- DATA FOR THE TASK
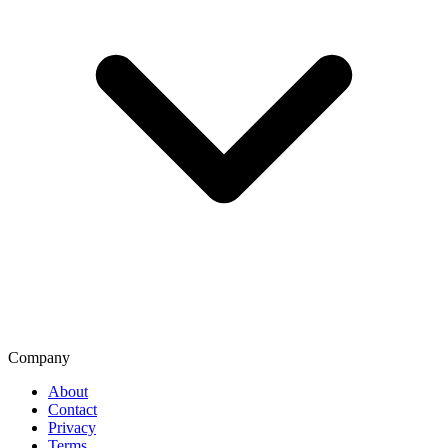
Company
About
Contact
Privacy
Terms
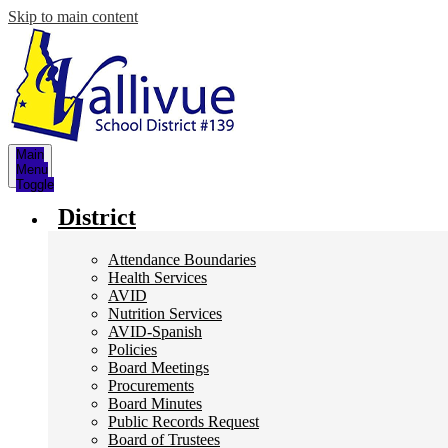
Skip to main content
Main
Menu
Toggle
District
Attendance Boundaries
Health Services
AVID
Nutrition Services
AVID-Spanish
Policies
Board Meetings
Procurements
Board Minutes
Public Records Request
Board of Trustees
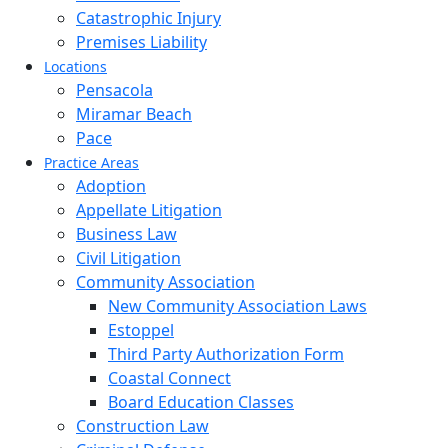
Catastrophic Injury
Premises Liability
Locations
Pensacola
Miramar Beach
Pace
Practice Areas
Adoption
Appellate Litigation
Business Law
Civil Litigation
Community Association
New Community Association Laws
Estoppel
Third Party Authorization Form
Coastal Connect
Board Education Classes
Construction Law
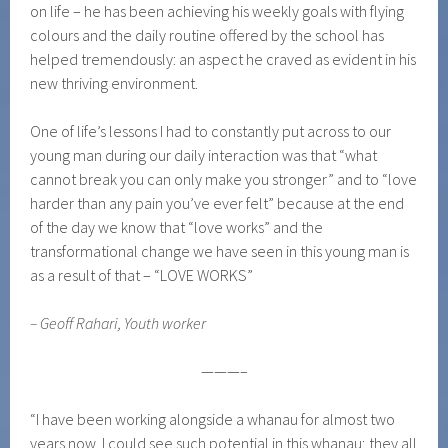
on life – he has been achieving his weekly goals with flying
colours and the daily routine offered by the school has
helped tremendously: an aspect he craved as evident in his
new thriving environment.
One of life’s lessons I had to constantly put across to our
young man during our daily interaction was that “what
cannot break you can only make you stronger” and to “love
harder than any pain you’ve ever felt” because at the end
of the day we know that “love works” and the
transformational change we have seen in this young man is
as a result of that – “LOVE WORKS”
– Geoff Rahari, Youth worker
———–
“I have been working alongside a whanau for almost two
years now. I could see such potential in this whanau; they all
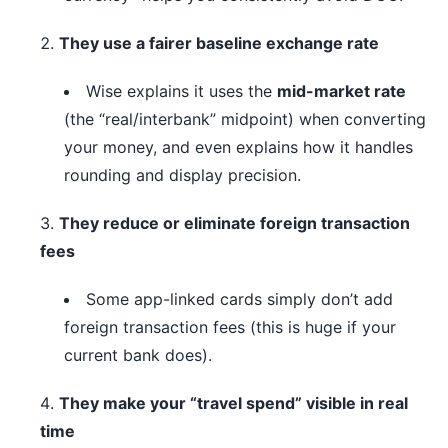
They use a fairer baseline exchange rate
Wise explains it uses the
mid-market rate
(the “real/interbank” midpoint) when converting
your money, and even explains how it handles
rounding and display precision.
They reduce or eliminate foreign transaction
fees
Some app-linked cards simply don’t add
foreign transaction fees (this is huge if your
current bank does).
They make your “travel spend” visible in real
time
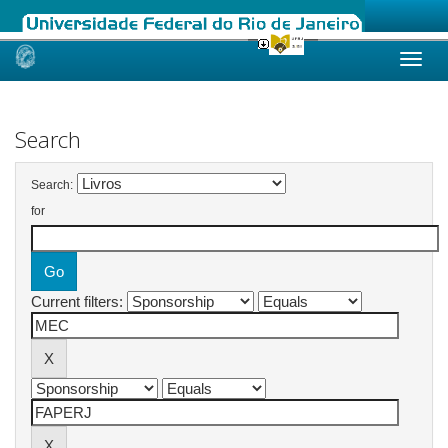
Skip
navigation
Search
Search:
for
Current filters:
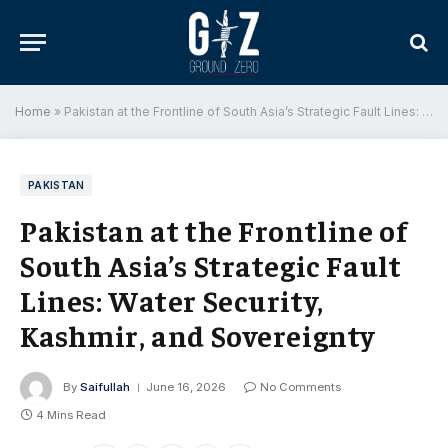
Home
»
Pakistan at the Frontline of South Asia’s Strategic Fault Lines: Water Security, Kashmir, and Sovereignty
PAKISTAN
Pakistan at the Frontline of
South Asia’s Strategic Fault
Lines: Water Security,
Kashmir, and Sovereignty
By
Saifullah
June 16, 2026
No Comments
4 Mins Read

- WORK INSTRUCTIONS
Print the material word for word without images.

- REPLY
Company
About
Contact
Privacy
Terms
Skip to main content
Main
Menu
Toggle
District
Attendance Boundaries
Health Services
AVID
Nutrition Services
AVID-Spanish
Policies
Board Meetings
Procurements
Board Minutes
Public Records Request
Board of Trustees
Catastrophic Injury
Premises Liability
Locations
Pensacola
Miramar Beach
Pace
Practice Areas
Adoption
Appellate Litigation
Business Law
Civil Litigation
Community Association
New Community Association Laws
Estoppel
Third Party Authorization Form
Coastal Connect
Board Education Classes
Construction Law
on life – he has been achieving his weekly goals with flying
colours and the daily routine offered by the school has
helped tremendously: an aspect he craved as evident in his
new thriving environment.
One of life’s lessons I had to constantly put across to our
young man during our daily interaction was that “what
cannot break you can only make you stronger” and to “love
harder than any pain you’ve ever felt” because at the end
of the day we know that “love works” and the
transformational change we have seen in this young man is
as a result of that – “LOVE WORKS”
– Geoff Rahari, Youth worker
———–
“I have been working alongside a whanau for almost two
years now. I could see such potential in this whanau; they all
They use a fairer baseline exchange rate
Wise explains it uses the
mid-market rate
(the “real/interbank” midpoint) when converting
your money, and even explains how it handles
rounding and display precision.
They reduce or eliminate foreign transaction
fees
Some app-linked cards simply don’t add
foreign transaction fees (this is huge if your
current bank does).
They make your “travel spend” visible in real
time
Skip
navigation
Search
Search:
for
Current filters:
Home
»
Pakistan at the Frontline of South Asia’s Strategic Fault Lines: Water Security, Kashmir, and Sovereignty
PAKISTAN
Pakistan at the Frontline of
South Asia’s Strategic Fault
Lines: Water Security,
Kashmir, and Sovereignty
By
Saifullah
June 16, 2026
No Comments
4 Mins Read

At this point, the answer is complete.